Floating City (science Fiction) - Other Planets

Other Planets

In addition to Venus, floating cities have been proposed in science fiction on several other planets. For example, floating cities might also permit settlement of the outer three gas giants, as the gas giants lack solid surfaces. Jupiter is not promising for habitation due to its high gravity, escape velocity and radiation, but the solar system's other gas giants (Saturn, Uranus, and Neptune) may be more practical. In 1978, the British Interplanetary Society's Project Daedalus envisioned floating factories in the atmospheres of Jupiter refining Helium-3 to produce fuel for an interstellar probe.

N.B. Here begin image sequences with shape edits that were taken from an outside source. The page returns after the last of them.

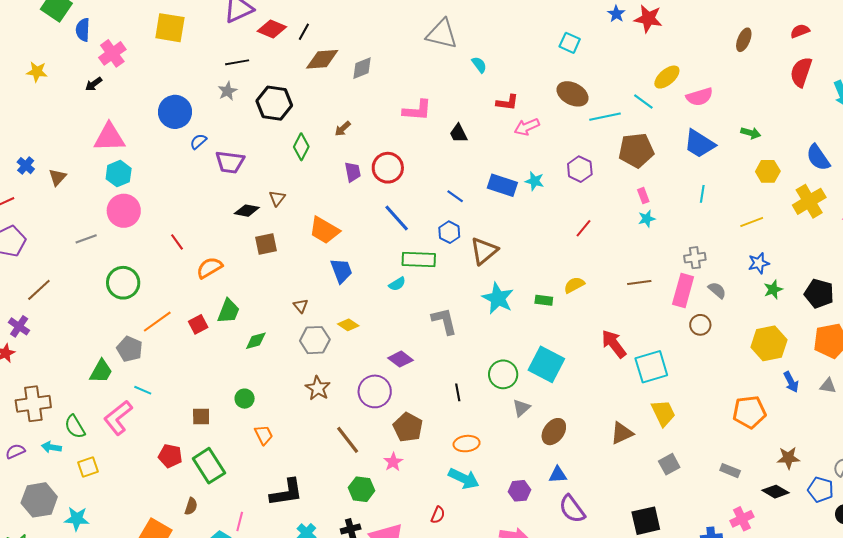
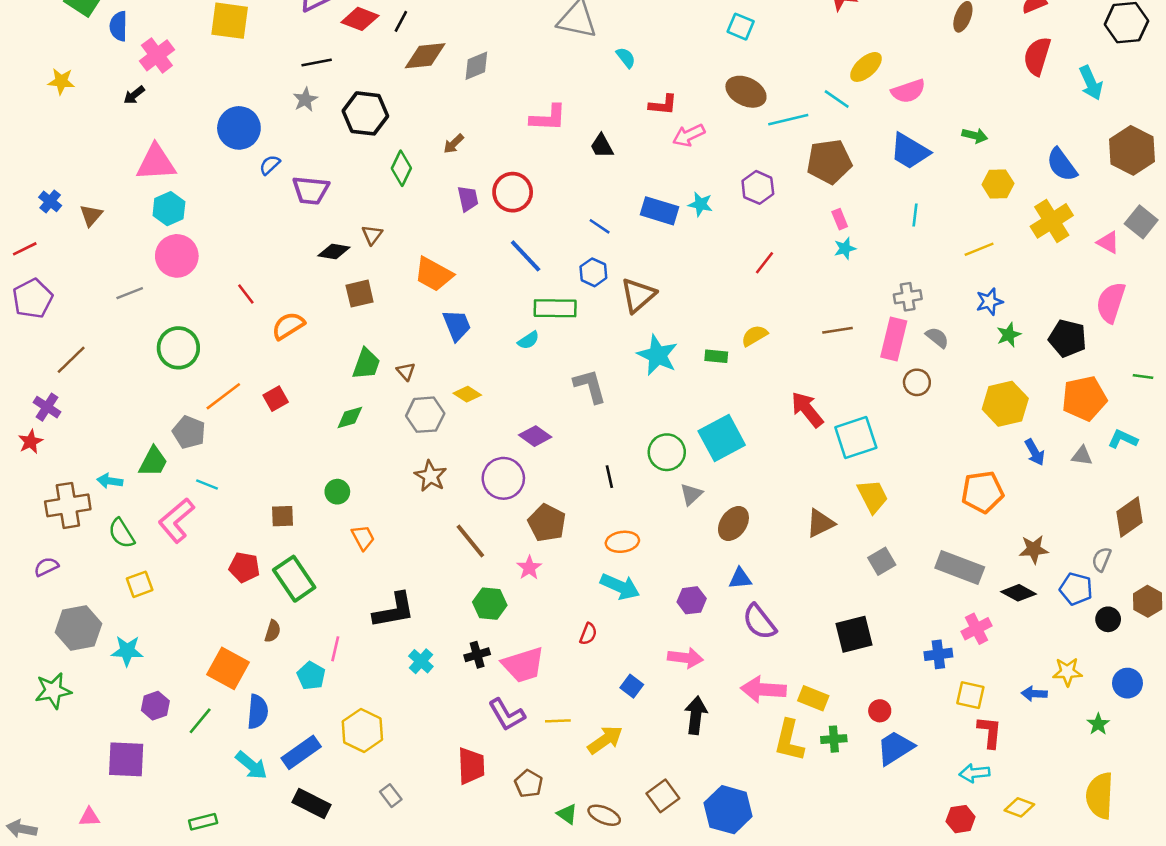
green trapezoid: (228, 311) -> (366, 364), moved
cyan square: (546, 364) -> (722, 438), turned 36
cyan arrow: (51, 447) -> (110, 481), moved
gray rectangle: (730, 471) -> (960, 567), size x1.8

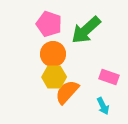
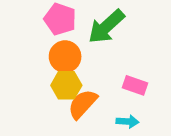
cyan arrow: (103, 106) -> (127, 122), turned -60

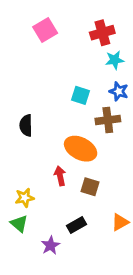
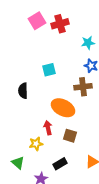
red cross: (102, 33) -> (60, 24), moved
cyan square: (81, 95) -> (49, 70), moved, turned -32
yellow star: (25, 198) -> (36, 144), moved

Michael McCollum notes that the "surface" gravity of Saturn (that is, at the visible cloud layer, where the atmospheric pressure is about the same as Earth's) is very close to that of Earth, and in his novel The Clouds of Saturn, he envisioned cities floating in the Saturnian atmosphere, where the buoyancy is provided by envelopes of hydrogen heated by fusion reactors. Uranus and Neptune also have "surface" gravities comparable to Earth's, and even lower escape velocities than Saturn. Cecelia Holland populated Jupiter, Saturn and Uranus with mutant humans, the Styth, in floating cities in her only SF novel, Floating Worlds (1975).